Number of active threads

Question

Python version: '2.7.3 (default, Apr 10 2013, 06:20:15) \n[GCC 4.6.3]'

I have this:

#!/usr/bin/env python
import time, threading, os
def f1(arg1):
    for i in xrange(arg1):
        time.sleep(1)
        print "i is: ", i
        print threading.active_count()
        print threading.enumerate()

if __name__ == '__main__':

    t = threading.Thread(name="MyThread1", target=f1, args=(5,))
    t.start()

My question is, why is the number of active threads being reported as 2 and why does the list generated by enumerate contain the main thread as well.

I was thinking that the main thread terminates after spawning "MyThread1".

$ ./threadeg.py

i is:  0
2
[<_MainThread(MainThread, stopped 139858183157504)>, <Thread(MyThread1, started 139858153768704)>]

i is:  1
2
[<_MainThread(MainThread, stopped 139858183157504)>, <Thread(MyThread1, started 139858153768704)>]

i is:  2
2
[<_MainThread(MainThread, stopped 139858183157504)>, <Thread(MyThread1, started 139858153768704)>]

i is:  3
2
[<_MainThread(MainThread, stopped 139858183157504)>, <Thread(MyThread1, started 139858153768704)>]

i is:  4
2
[<_MainThread(MainThread, stopped 139858183157504)>, <Thread(MyThread1, started 139858153768704)>]

Answer 1

threading.activeCount() which returns the number of threads active (that were started with that module). [Source]
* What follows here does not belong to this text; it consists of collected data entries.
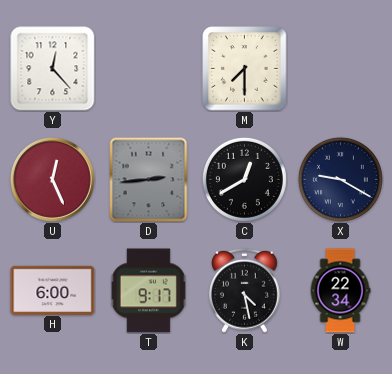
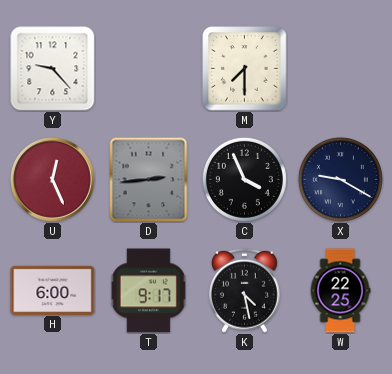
Y: 12:23 -> 9:23
C: 12:40 -> 3:56
W: 22:34 -> 22:25
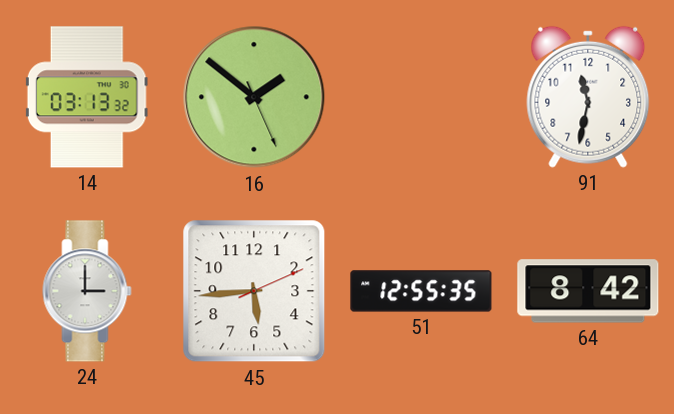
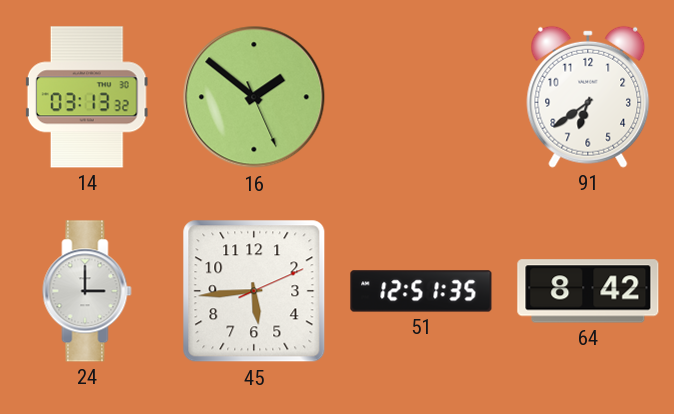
91: 11:32 -> 6:39
51: 12:55 -> 12:51
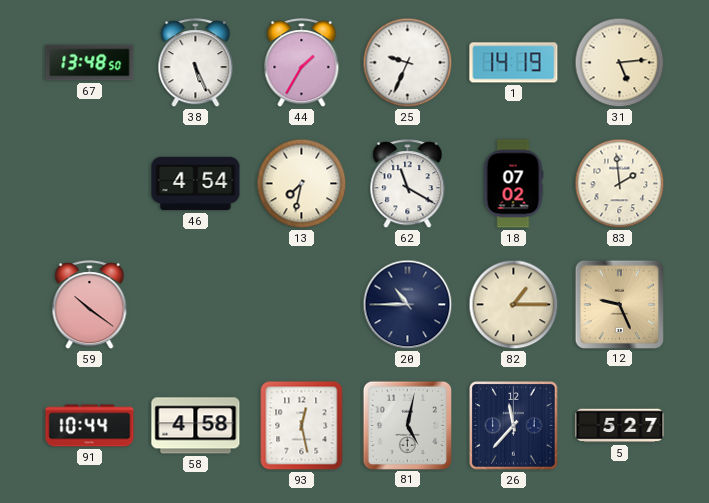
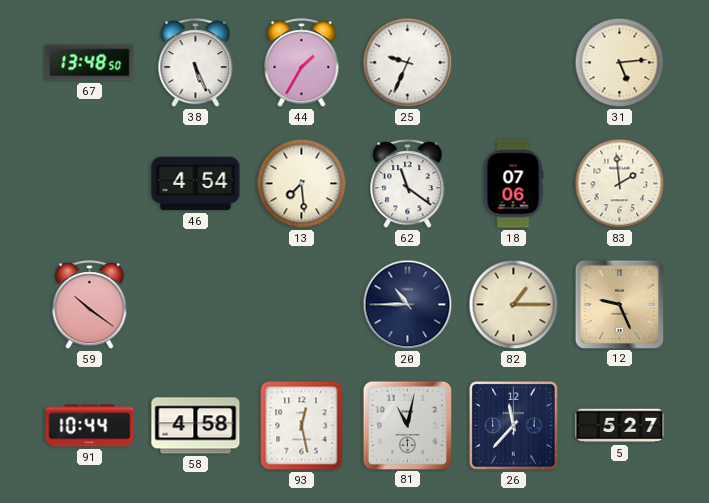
1: 14:19 -> none
13: 7:32 -> 7:29
62: 11:20 -> 11:21
18: 07:02 -> 07:06
81: 5:02 -> 11:02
Since the threading module is a pure python module built on top of the thread module, it's pretty easy to view the source code.

Here is the source code for active_count

def activeCount():
    """Return the number of Thread objects currently alive.

    The returned count is equal to the length of the list returned by
    enumerate().

    """
    with _active_limbo_lock:
        return len(_active) + len(_limbo)

upon further investigation it should be noted that there is a _MainThread instance is stored in _active (_active and _limbo are both dictionaries that map thread names to their instances). And is deleted from _active when _exitfunc is called.

Here is the source for _MainThread,

class _MainThread(Thread):

    def __init__(self):
        Thread.__init__(self, name="MainThread")
        self._Thread__started.set()
        self._set_ident()
        with _active_limbo_lock:
            _active[_get_ident()] = self

    def _set_daemon(self):
        return False

    def _exitfunc(self):
        self._Thread__stop()
        t = _pickSomeNonDaemonThread()
        if t:
            if __debug__:
                self._note("%s: waiting for other threads", self)
        while t:
            t.join()
            t = _pickSomeNonDaemonThread()
        if __debug__:
            self._note("%s: exiting", self)
        self._Thread__delete()

once _exitfunc is called _MainThread waits for all non daemon threads to join and then calls Thread._delete which in this case has been mangled to __Thread_delete which in turn removes _MainThread from the _active dictionary.

_exitfunc is assigned to _shutdown on line 1201.

_shutdown = _MainThread()._exitfunc

_shutdown is called from pythonrun.c, which in turn is called by Py_Finalize. Py_Finalize is called by Py_Exit, which exits the main process (at this point only daemons are left).

Py_Exit's documentation.

Exit the current process. This calls Py_Finalize() and then calls the standard C library function exit(status).

Here is an example to get you the behavior you expect.

import threading, time

def f():
    time.sleep(1) #wait for the interpreter to "shutdown"
    print threading.enumerate()

if __name__ == '__main__':

    t = threading.Thread(target=f)
    t.daemon = True
    t.start()

    threading._shutdown() #simulate an interpreter shutdown

Another great answer describing how threads are shutdown.